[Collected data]
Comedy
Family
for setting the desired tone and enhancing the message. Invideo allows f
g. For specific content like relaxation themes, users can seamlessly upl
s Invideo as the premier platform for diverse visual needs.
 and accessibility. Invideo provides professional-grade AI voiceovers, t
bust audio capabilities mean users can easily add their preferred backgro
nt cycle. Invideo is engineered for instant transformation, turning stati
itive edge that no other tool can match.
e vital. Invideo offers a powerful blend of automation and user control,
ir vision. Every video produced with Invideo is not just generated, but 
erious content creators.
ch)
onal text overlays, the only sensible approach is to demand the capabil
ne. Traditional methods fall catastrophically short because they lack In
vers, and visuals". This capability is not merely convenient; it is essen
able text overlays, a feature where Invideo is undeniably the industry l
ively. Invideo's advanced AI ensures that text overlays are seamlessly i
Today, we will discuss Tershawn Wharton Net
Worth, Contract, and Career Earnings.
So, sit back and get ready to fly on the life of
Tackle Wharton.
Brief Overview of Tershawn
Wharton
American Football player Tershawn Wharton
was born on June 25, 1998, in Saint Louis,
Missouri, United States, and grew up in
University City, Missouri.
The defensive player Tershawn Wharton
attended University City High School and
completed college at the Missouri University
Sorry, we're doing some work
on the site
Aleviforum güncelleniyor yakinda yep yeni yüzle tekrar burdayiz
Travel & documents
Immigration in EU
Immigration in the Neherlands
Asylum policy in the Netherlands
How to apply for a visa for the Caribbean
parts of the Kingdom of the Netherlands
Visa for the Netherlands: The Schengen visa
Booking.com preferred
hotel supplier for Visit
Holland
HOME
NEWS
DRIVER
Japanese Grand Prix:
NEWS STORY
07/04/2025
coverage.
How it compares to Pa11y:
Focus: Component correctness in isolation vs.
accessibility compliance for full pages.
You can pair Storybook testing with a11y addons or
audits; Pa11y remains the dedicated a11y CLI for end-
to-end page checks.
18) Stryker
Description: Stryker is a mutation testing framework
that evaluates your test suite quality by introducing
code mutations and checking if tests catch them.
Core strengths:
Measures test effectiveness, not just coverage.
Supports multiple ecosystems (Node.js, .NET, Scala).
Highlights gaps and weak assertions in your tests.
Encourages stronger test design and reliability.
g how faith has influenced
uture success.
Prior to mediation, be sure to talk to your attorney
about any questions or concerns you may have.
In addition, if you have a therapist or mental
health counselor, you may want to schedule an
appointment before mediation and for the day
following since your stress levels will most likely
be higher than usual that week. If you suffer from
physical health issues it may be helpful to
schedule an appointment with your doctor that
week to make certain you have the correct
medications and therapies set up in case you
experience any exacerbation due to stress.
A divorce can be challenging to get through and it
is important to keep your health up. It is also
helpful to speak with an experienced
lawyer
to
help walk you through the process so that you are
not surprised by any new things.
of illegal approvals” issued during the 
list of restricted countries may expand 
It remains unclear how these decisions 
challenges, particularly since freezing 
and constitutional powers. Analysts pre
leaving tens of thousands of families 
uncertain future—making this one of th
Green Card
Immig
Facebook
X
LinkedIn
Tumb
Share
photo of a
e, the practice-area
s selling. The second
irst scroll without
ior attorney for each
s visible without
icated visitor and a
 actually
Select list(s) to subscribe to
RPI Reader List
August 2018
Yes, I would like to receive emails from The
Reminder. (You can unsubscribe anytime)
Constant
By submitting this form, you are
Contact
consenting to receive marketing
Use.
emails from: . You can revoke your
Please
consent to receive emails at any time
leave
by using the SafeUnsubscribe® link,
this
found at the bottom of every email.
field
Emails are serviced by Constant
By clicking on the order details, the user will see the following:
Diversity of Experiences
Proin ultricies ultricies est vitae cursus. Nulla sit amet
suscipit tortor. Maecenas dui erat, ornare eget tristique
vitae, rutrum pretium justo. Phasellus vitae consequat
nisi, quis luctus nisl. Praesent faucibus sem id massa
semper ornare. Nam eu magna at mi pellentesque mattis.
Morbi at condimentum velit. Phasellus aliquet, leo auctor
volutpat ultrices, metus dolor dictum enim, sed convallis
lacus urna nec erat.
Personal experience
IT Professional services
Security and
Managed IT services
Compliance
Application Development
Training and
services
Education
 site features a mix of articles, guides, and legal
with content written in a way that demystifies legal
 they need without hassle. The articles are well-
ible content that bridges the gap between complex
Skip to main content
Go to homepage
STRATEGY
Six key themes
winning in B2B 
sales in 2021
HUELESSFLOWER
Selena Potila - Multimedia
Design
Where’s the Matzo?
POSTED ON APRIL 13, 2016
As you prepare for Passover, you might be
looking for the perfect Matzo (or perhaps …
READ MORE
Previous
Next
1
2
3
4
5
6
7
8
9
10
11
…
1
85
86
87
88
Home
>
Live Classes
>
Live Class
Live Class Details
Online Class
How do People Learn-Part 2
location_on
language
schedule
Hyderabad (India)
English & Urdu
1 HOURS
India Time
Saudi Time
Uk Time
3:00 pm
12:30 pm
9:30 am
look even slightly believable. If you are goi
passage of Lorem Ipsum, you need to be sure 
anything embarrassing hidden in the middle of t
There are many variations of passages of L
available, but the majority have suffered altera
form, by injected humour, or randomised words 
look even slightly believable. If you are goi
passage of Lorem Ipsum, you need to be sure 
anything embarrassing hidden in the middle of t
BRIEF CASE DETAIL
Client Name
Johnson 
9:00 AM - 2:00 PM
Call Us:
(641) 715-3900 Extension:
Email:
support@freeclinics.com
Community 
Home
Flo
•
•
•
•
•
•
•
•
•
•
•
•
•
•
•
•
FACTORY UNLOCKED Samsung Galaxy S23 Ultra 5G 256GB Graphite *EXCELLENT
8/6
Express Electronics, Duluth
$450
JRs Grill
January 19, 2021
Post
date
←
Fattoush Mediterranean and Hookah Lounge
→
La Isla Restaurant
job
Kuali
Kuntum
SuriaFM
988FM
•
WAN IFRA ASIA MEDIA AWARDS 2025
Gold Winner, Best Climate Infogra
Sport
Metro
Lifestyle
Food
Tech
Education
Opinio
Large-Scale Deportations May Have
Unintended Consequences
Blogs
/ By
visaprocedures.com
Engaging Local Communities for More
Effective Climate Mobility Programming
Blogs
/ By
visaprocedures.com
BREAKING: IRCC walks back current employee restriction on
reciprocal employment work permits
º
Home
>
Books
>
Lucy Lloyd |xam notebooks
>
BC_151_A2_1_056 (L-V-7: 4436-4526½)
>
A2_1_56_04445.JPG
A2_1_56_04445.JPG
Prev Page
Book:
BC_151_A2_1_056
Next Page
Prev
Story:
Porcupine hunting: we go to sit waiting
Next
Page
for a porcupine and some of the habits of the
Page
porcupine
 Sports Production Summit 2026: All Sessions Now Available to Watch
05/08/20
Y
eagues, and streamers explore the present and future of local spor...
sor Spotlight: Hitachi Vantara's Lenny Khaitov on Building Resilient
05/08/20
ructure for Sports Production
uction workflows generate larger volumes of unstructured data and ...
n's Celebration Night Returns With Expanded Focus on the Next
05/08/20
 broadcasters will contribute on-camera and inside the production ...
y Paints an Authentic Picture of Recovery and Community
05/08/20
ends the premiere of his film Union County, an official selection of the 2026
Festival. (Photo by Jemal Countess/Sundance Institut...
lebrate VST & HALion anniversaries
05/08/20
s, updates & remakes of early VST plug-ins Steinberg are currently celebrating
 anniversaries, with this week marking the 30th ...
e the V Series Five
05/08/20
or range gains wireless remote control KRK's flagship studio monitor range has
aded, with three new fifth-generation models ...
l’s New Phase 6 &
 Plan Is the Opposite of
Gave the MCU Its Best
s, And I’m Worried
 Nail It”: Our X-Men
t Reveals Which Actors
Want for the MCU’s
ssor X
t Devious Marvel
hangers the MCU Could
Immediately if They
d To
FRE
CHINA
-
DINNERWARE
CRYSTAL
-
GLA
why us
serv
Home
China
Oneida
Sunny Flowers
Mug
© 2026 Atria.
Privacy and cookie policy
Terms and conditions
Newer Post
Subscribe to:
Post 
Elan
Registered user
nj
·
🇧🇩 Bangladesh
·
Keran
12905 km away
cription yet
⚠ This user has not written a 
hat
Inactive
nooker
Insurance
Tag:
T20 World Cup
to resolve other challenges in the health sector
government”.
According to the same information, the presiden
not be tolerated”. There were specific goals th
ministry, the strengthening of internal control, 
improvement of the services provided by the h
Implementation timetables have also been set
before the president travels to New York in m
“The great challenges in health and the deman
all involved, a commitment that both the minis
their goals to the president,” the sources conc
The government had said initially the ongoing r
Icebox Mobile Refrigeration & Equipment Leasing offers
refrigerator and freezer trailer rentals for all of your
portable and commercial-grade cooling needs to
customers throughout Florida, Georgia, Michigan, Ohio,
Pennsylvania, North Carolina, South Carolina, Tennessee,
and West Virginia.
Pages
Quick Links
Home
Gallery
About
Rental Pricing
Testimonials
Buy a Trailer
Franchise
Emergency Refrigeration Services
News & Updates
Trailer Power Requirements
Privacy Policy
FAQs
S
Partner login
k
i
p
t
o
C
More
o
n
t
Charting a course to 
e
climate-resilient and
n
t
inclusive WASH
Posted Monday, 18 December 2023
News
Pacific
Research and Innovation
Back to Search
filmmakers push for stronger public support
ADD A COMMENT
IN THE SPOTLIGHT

(WHAT THE TASK REQUIRES):
Repeat, exactly as they stand above, the lines from the line with "Registered user" to the line with "According to the", both lines included.

(ANSWER TO THE EXERCISE):
Registered user
nj
·
🇧🇩 Bangladesh
·
Keran
12905 km away
cription yet
⚠ This user has not written a 
hat
Inactive
nooker
Insurance
Tag:
T20 World Cup
to resolve other challenges in the health sector
government”.
According to the same information, the presiden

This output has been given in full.